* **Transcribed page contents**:

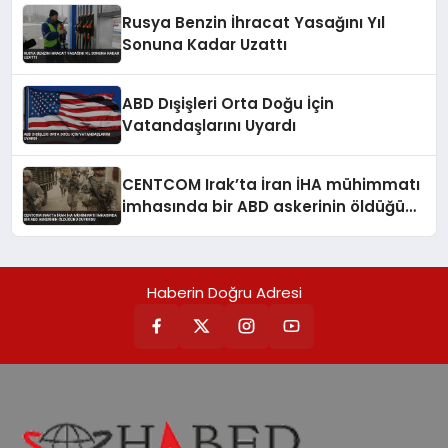
Rusya Benzin İhracat Yasağını Yıl
Sonuna Kadar Uzattı
ABD Dışişleri Orta Doğu İçin
Vatandaşlarını Uyardı
CENTCOM Irak’ta İran İHA mühimmatı
imhasında bir ABD askerinin öldüğünü
duyurdu
Haberin Doğru Adresi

* **WHAT THE TASK REQUIRES**: Your copy of the records above should be exact and contain no pictures.

* **WRITTEN ANSWER**:
Rusya Benzin İhracat Yasağını Yıl
Sonuna Kadar Uzattı
ABD Dışişleri Orta Doğu İçin
Vatandaşlarını Uyardı
CENTCOM Irak’ta İran İHA mühimmatı
imhasında bir ABD askerinin öldüğünü
duyurdu
Haberin Doğru Adresi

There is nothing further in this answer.